Keesokan harinya, masyarakat di sekitar pesisir itu kembali dikejutkan dengan datangnya kapal induk milik marinir yang mendekat ke pesisir Ambunten. Tampak dari pinggir pantai, kapal induk marinir tersebut menurunkan puluhan tank-tank amphibi yang akan di daratkan ke daerah pesisir Ambunten. Dengan heroik semua masyarakat Ambunten keluar dari rumah membawa pedang, clurit, bambu runcing, dan keris ingin menghadang tank-tank amphibi yang ingin mendarat di pesisir itu. Mereka rame-rame datang kepada Kiyai Ali Wafa untuk minta ijin melawan pasukan-pasukan marinir belanda tersebut.
"Tenang-tenang!" Kata kiyai Ali Wafa kepada masyarakat yang rame-rame datang kepada beliau.
"Kalian semua di pesantren saja. Jangan kemana-mana. Tentara Belanda itu punya tank dan bedil. Sampean-sampean ini hanya bawa celurit, pedang dan bambu. Kalian pasti akan dibantai dengan peluru dan bom. Biar saya saja sendiri yang akan menghadapi tentara Belanda itu!" Kata kiyai Ali Wafa kepada semua orang yang sudah siap-siap ingin mengadakan perlawanan.

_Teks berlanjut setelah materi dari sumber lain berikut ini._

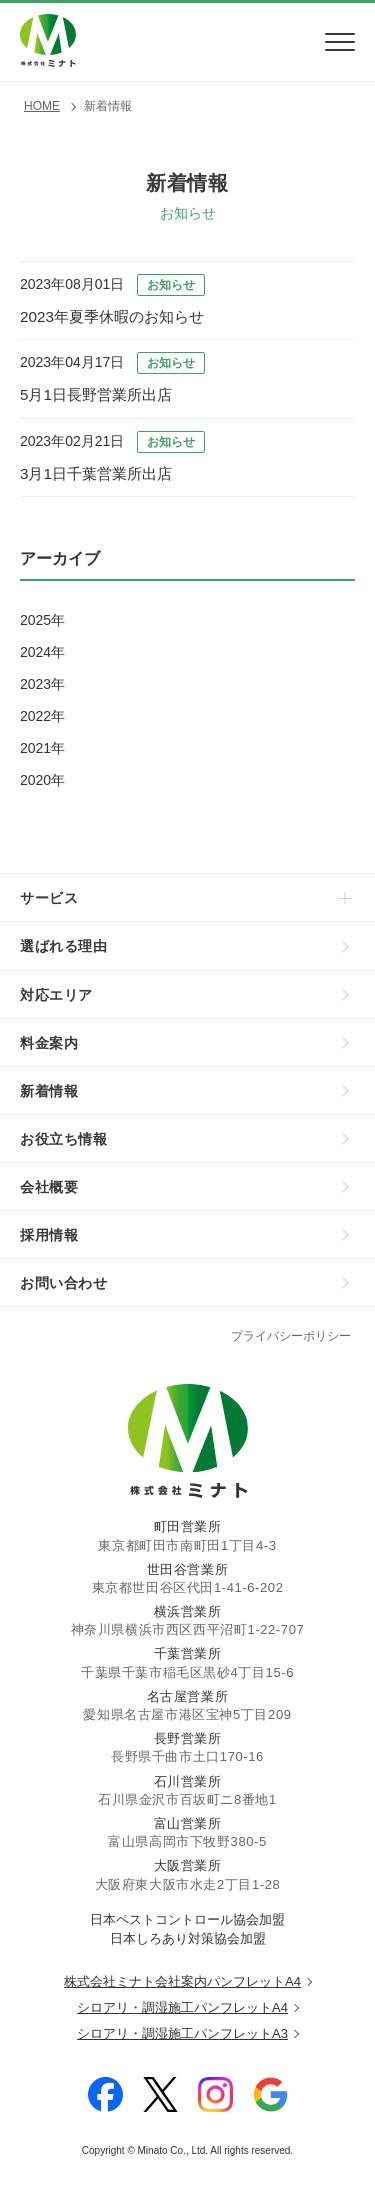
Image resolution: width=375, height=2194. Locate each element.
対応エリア (56, 995)
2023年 (42, 684)
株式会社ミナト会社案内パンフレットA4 (182, 1981)
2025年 (42, 620)
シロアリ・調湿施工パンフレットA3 (182, 2033)
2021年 (42, 748)
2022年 (42, 716)
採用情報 (49, 1235)
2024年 (42, 652)
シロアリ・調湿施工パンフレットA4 (182, 2007)
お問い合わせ (64, 1283)
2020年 (42, 780)
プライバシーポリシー (291, 1336)
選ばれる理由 (64, 946)
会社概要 (49, 1187)
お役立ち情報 (64, 1139)
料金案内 (49, 1043)
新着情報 (49, 1091)
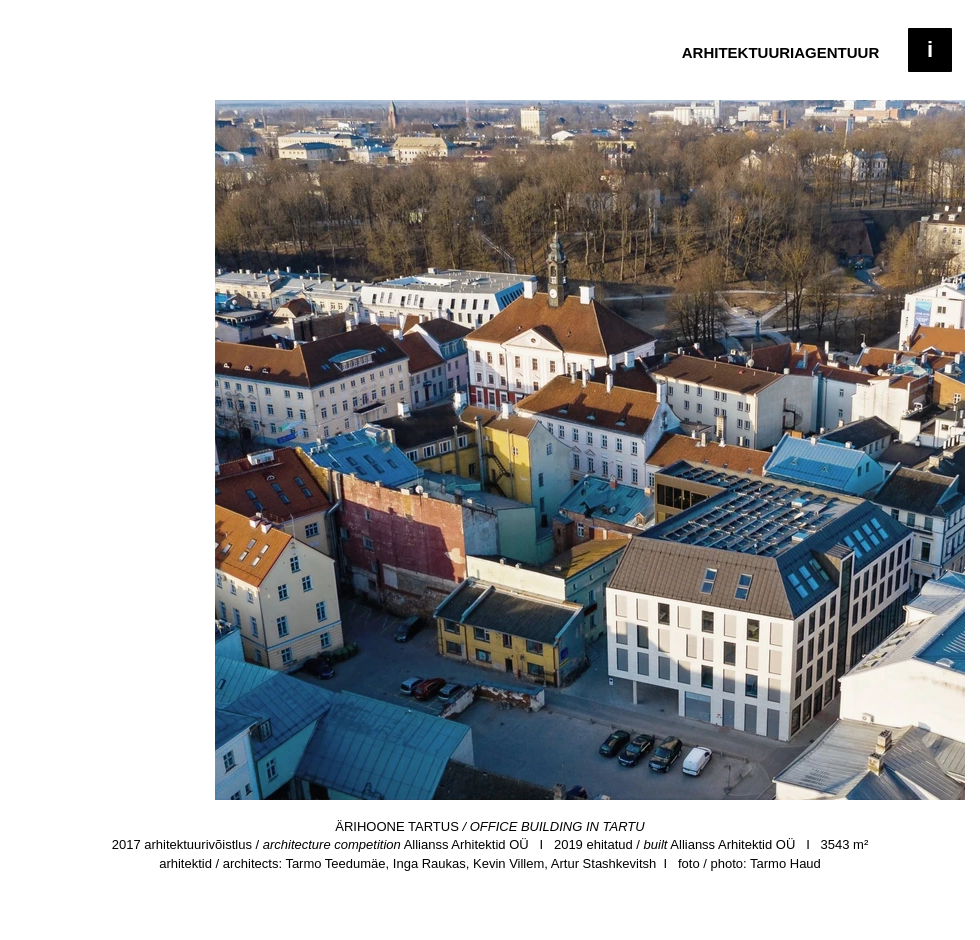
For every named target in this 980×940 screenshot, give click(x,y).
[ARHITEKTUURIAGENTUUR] (780, 52)
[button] (930, 50)
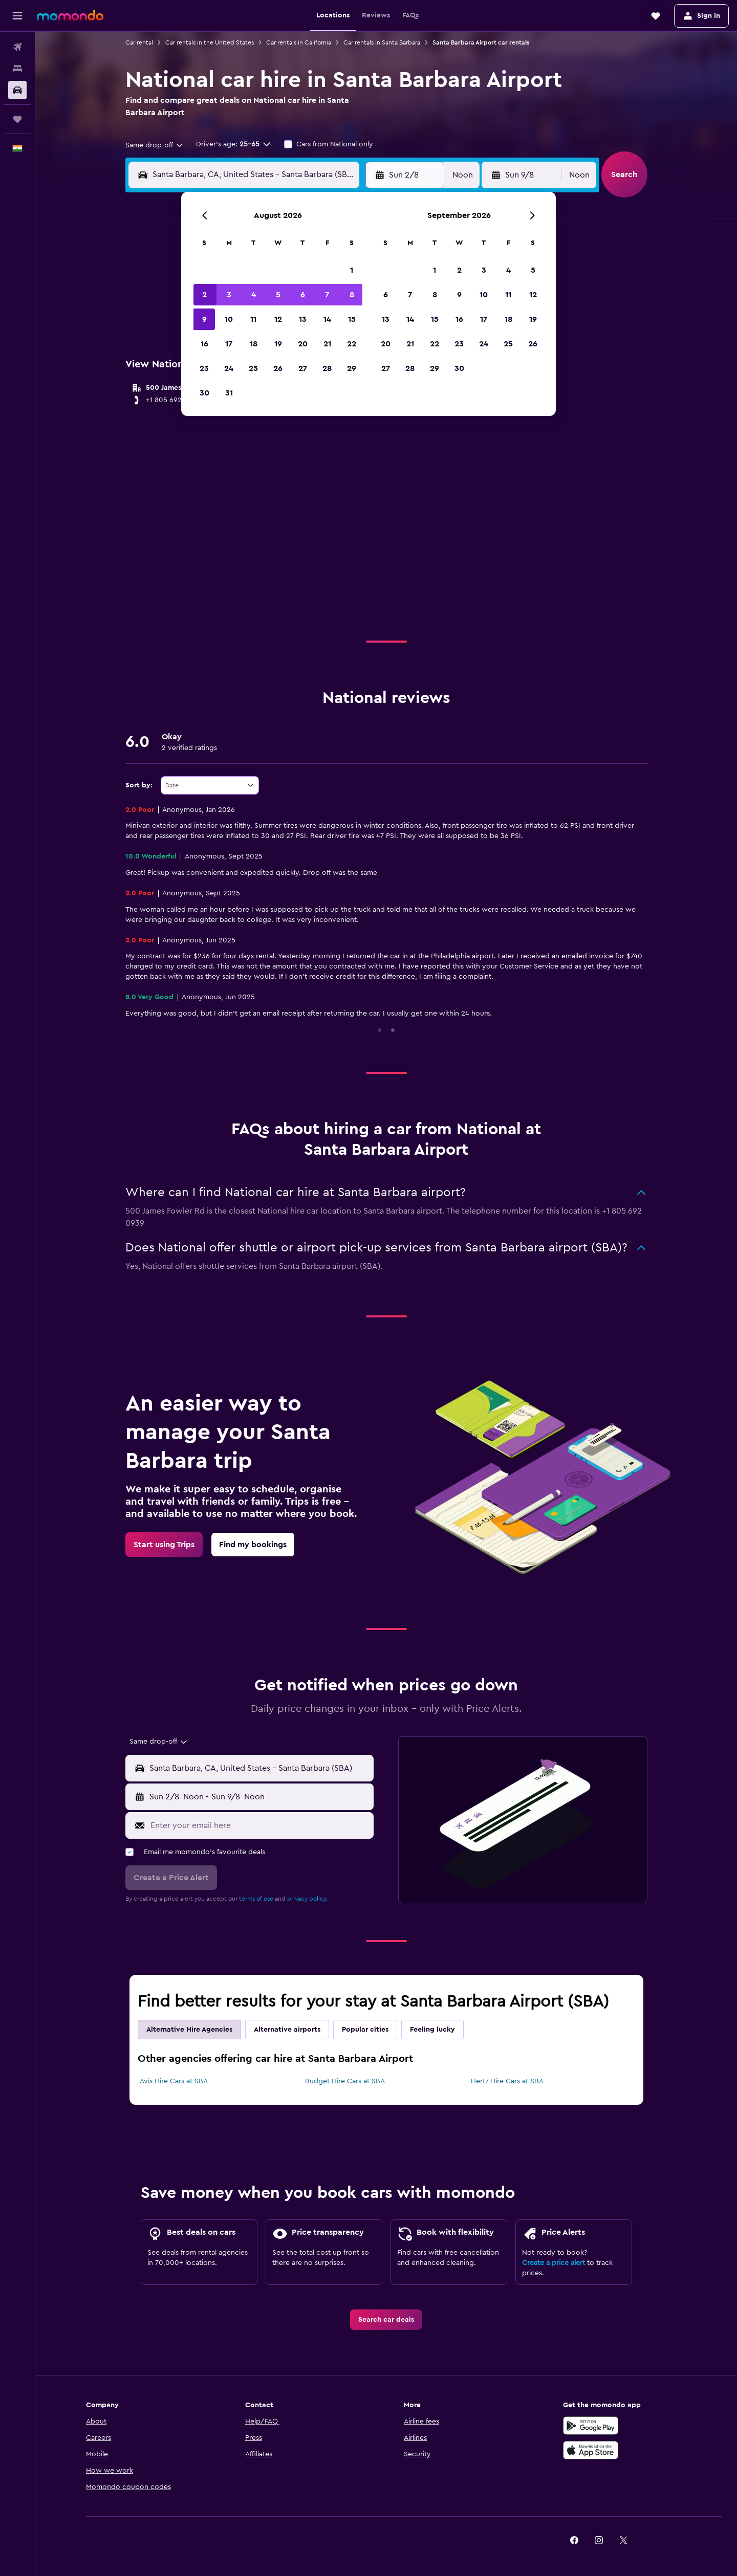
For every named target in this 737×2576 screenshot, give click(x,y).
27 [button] (302, 368)
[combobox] (154, 145)
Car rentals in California (298, 42)
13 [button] (303, 319)
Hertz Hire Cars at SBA (507, 2081)
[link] (164, 1544)
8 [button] (352, 295)
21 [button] (327, 344)
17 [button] (228, 344)
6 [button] (302, 295)
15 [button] (352, 319)
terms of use (256, 1899)
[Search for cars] (17, 90)
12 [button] (278, 319)
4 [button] (253, 295)
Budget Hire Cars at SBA (345, 2081)
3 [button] (229, 295)
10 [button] (229, 319)
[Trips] (17, 119)
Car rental (139, 42)
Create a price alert (553, 2262)
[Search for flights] (17, 47)
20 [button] (303, 344)
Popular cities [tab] (365, 2029)
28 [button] (327, 368)
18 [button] (253, 344)
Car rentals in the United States (209, 42)
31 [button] (229, 393)
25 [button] (253, 368)
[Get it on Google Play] (590, 2425)
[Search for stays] (17, 68)
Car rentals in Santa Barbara (381, 42)
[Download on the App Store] (590, 2450)
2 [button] (204, 295)
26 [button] (278, 368)
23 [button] (204, 368)
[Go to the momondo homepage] (70, 15)
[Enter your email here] (260, 1825)
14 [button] (327, 319)
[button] (17, 16)
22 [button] (351, 344)
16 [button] (204, 344)
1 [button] (351, 270)
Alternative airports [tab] (287, 2029)
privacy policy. (307, 1899)
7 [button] (327, 295)
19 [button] (278, 344)
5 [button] (278, 295)
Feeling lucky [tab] (432, 2029)
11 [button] (253, 319)
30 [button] (204, 393)
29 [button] (351, 368)
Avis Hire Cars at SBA (174, 2081)
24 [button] (228, 368)
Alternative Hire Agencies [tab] (189, 2029)
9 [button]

"Sudah di sini saja, kalian wiridan." Kata kiyai.
Beberapa menit kemudian Kiyai masuk kamar dan keluar lagi dengan berpakaian compang-camping serta membawa wadah ikan dan tongkat seperti nelayan yang akan mencari tiram.
"Saya mau pergi ke pantai. Tank-tank belanda itu masih di tengah laut. Biar saya sendiri yang menghadang mereka." ucap kiyai Ali wafa dan bergegas keluar Pesantren menuju ke pinggir pantai.
Kiyai Ali wafa mondar-mandir sendirian di pinggir pantai. Sungguh ajaib sekali, tiba-tiba dengan kekuasaan Allah puluhan tank-tank amphibi marinir pasukan Belanda yang turun dari kapal induk untuk menuju daratan Ambunten mundur kembali ke kapal induknya.
Kapal perang induk Belanda yang kira-kira 1 mil jaraknya dari pantai kemudian pergi meninggalkan perairan laut Ambunten. Sebagian masyarakat yang mengintip untuk menyaksikan karamah Kiyai Ali wafa bersorak-sorak gembira berkeliling kepada penduduk untuk mengabarkan bahwa pasukan Belanda gagal ingin mendarat di Ambunten.
Inilah seorang waliyullah yang telah menggetarkan hati seluruh penduduk daerah Ambunten. Karamahnya disaksikan orang banyak. Dan riwayat karamah ini saya peroleh dari Almarhumah Ibu Siti Rabi'atun yang menjadi salah satu saksi atas peristiwa itu.